Fluoxetine has been found to not affect dextroamphetamine-induced hyperlocomotion. Similarly, sertraline did not affect cocaine-induced hyperlocomotion.

====Serotonin precursors====
The serotonin precursor 5-hydroxytryptophan (5-HTP) combined with benserazide can suppress the hyperlocomotion induced by dextroamphetamine in rodents.

====Serotonin receptor agonists====
The non-selective serotonin receptor agonists and serotonergic psychedelics LSD and DOI decrease locomotor activity in animals. However, whereas LSD suppresses locomotion at all doses tested, DOI as well as DOM show an inverted U-shaped dose–response curve, with stimulation of locomotor activity at low doses and suppression of locomotion at higher doses. The hyperlocomotion of DOI at low doses is abolished in serotonin 5-HT_{2A} receptor knockout mice, whereas the hypolocomotion with DOI at higher doses is blocked by the selective serotonin 5-HT_{2C} receptor antagonist SER-082. Similarly, the hyperlocomotion of low doses of DOM is reduced by the serotonin 5-HT_{2A} receptor antagonist volinanserin (MDL-100907) and enhanced by the serotonin 5-HT_{2C} receptor antagonist SB-242084 and its hypolocomotion at high doses is attenuated by SB-242084. As such, it has been concluded that serotonin 5-HT_{2A} receptor activation increases locomotor activity while serotonin 5-HT_{2C} receptor agonism decreases locomotor activity.
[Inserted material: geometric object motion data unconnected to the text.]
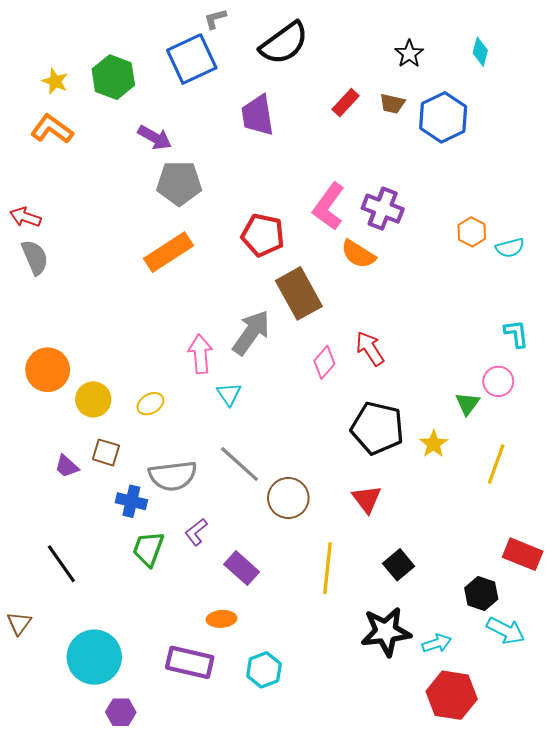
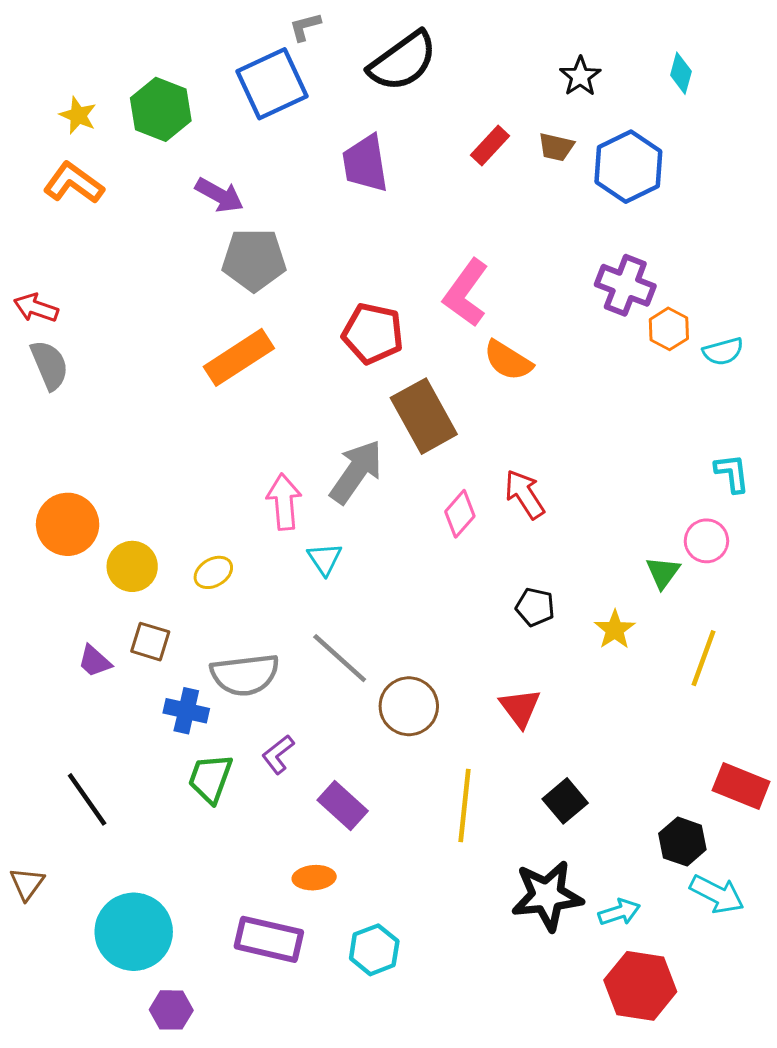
purple cross: (383, 209) -> (625, 285), moved
black pentagon: (377, 428) -> (535, 607), size x0.5

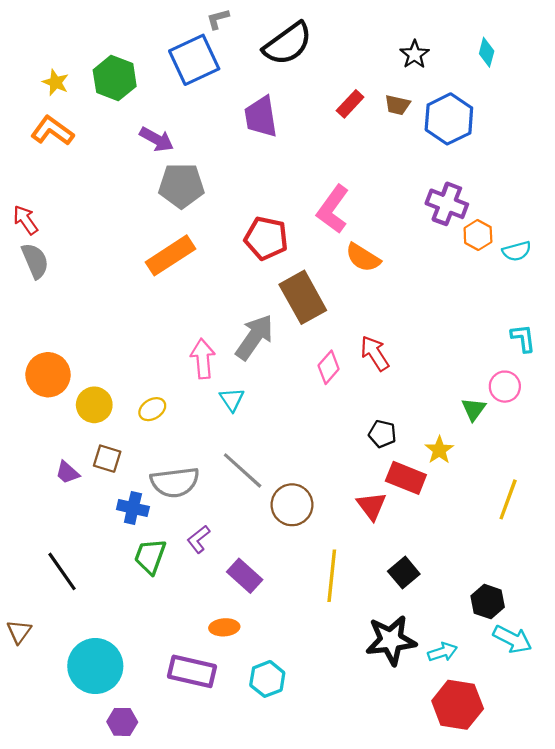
red arrow: (36, 308) -> (25, 220), turned 36
yellow line: (703, 658) -> (508, 499), moved
red rectangle: (741, 786) -> (406, 478), moved

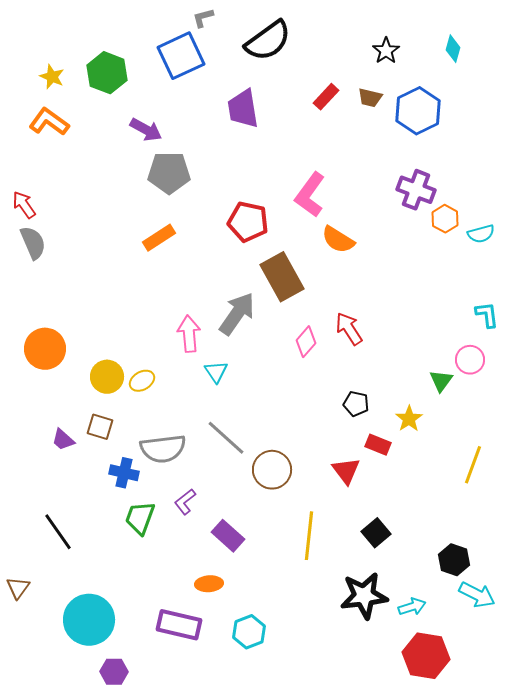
orange rectangle: (171, 255) -> (159, 238), size x0.7
yellow circle: (94, 405) -> (107, 377), moved
red rectangle: (406, 478) -> (378, 445), size x0.7

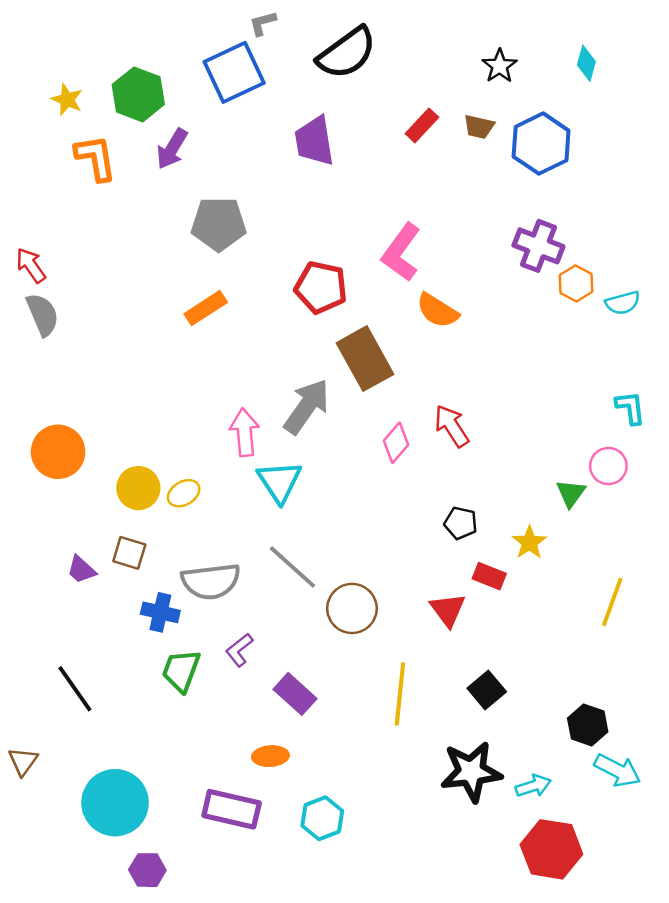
orange L-shape: (49, 122) -> (96, 158), moved, turned 45
purple arrow: (146, 130) -> (172, 149), moved, turned 92
cyan triangle: (216, 372) -> (279, 482), size x1.5

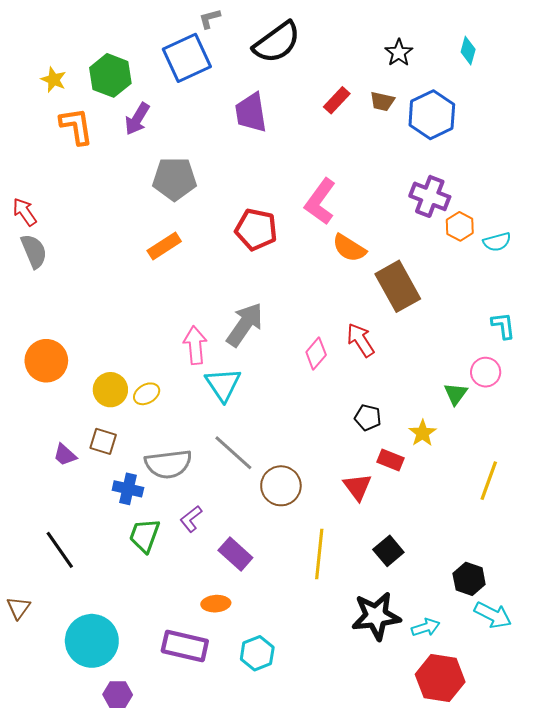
brown rectangle: (365, 359) -> (398, 286), moved

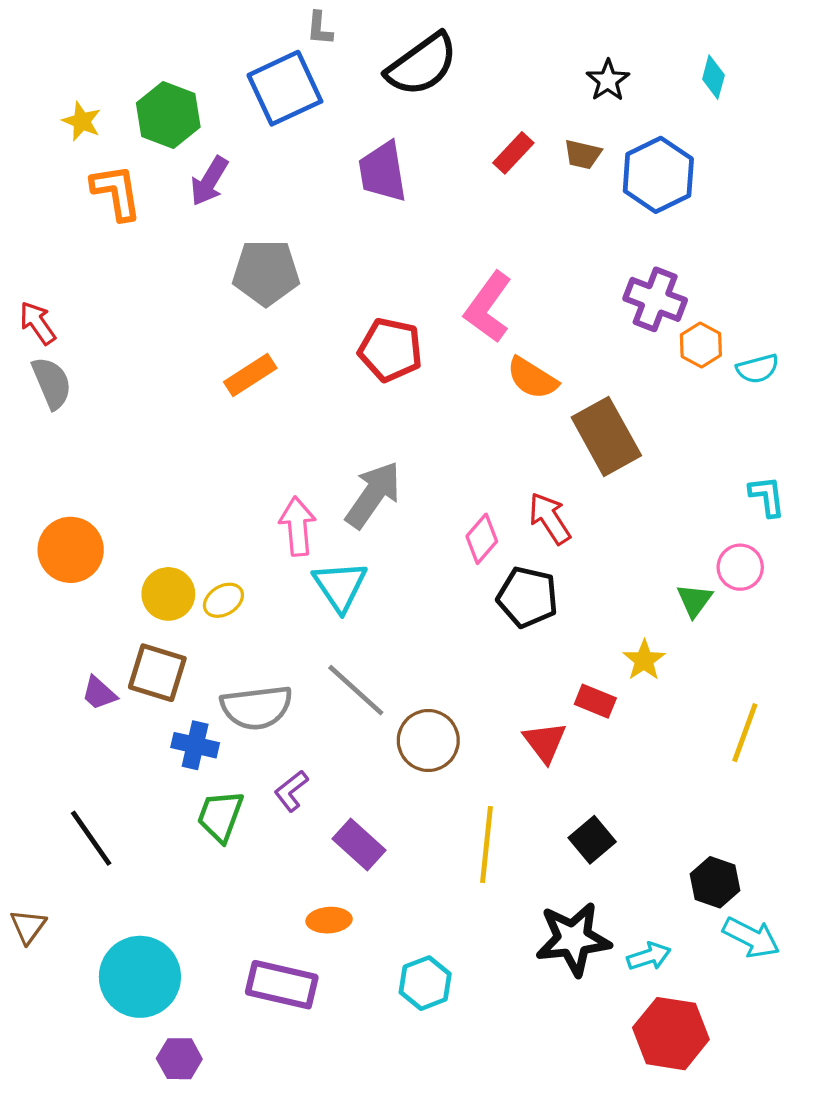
gray L-shape: (210, 19) -> (320, 28), turned -70
black pentagon: (368, 418) -> (528, 597), moved, size x1.5
brown square: (103, 441) -> (157, 673), size x1.4
cyan hexagon: (257, 653) -> (425, 983), moved

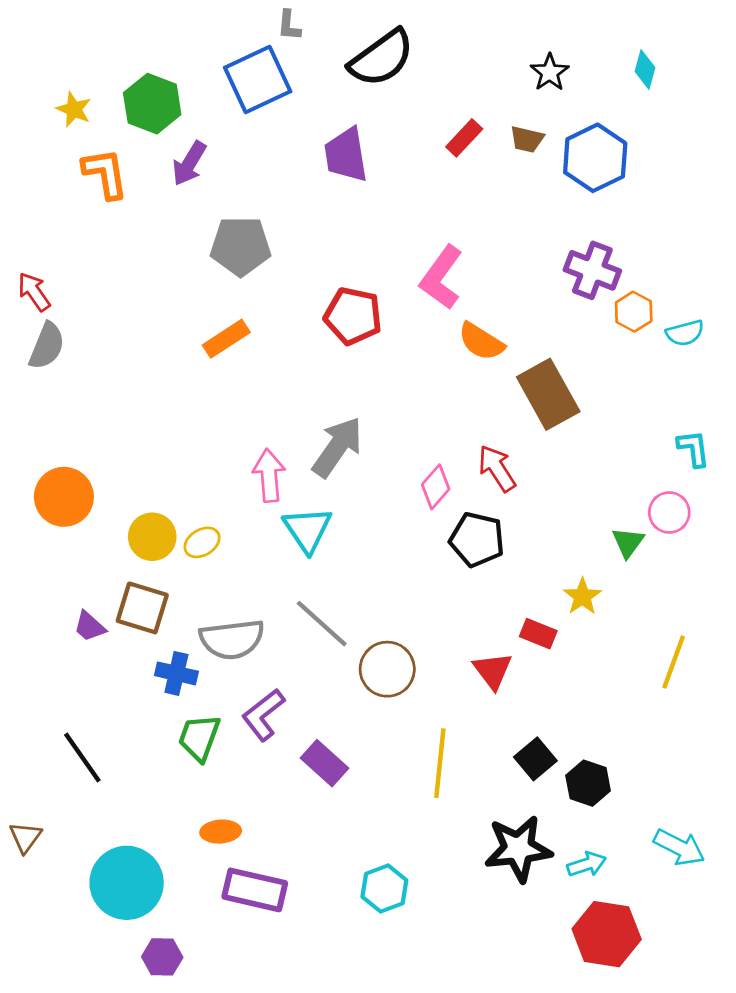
gray semicircle: (52, 383) -> (47, 346), turned 45
purple L-shape: (291, 791) -> (263, 715), size x1.4
black hexagon: (715, 882) -> (588, 783), moved
orange ellipse: (329, 920) -> (221, 832), moved

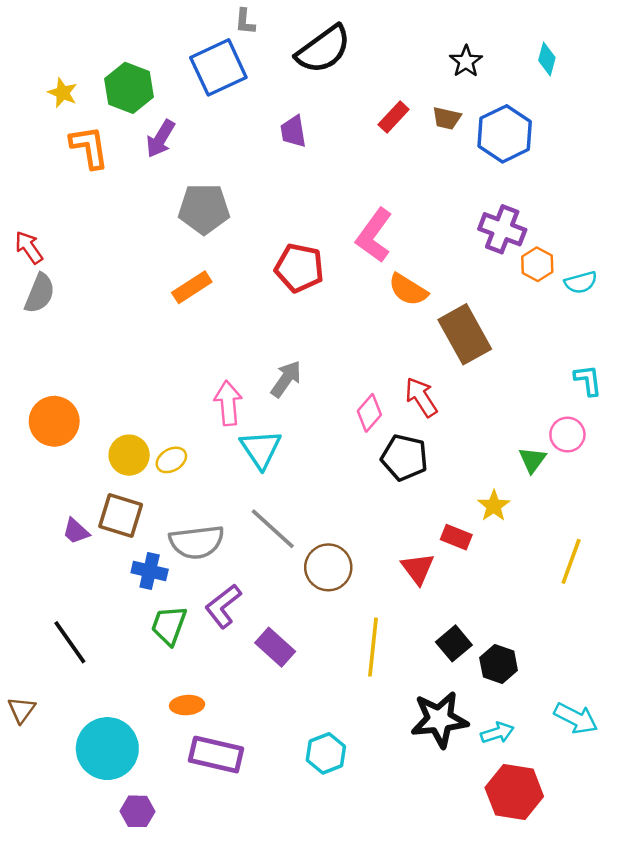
purple trapezoid: (346, 155) -> (293, 131), size x0.7
gray arrow: (337, 447) -> (286, 379), size x0.7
The locomotor effects of many other serotonergic psychedelics have also been studied and have often been similar to the preceding agents. However, in other cases, they have been different. The tryptamine psychedelics psilocin and 5-MeO-DMT produce profound hypolocomotion in mice and this is blocked by the serotonin 5-HT_{1A} receptor antagonist WAY-100635 or by serotonin 5-HT_{1A} receptor knockout but not by the serotonin 5-HT_{2C} receptor antagonist SB-242084. 5-MeO-DALT dose-dependently increased locomotor activity but produced a sharp decrease at the highest tested dose. The relatively selective serotonin 5-HT_{2A} receptor agonist 25I-NBOMe has been found to show similar locomotor effects to phenylalkylamine psychedelics, increasing locomotor activity at low doses at decreasing it at higher doses. The selective serotonin 5-HT_{2A} receptor agonist 25CN-NBOH modestly increased locomotor activity or did not affect it.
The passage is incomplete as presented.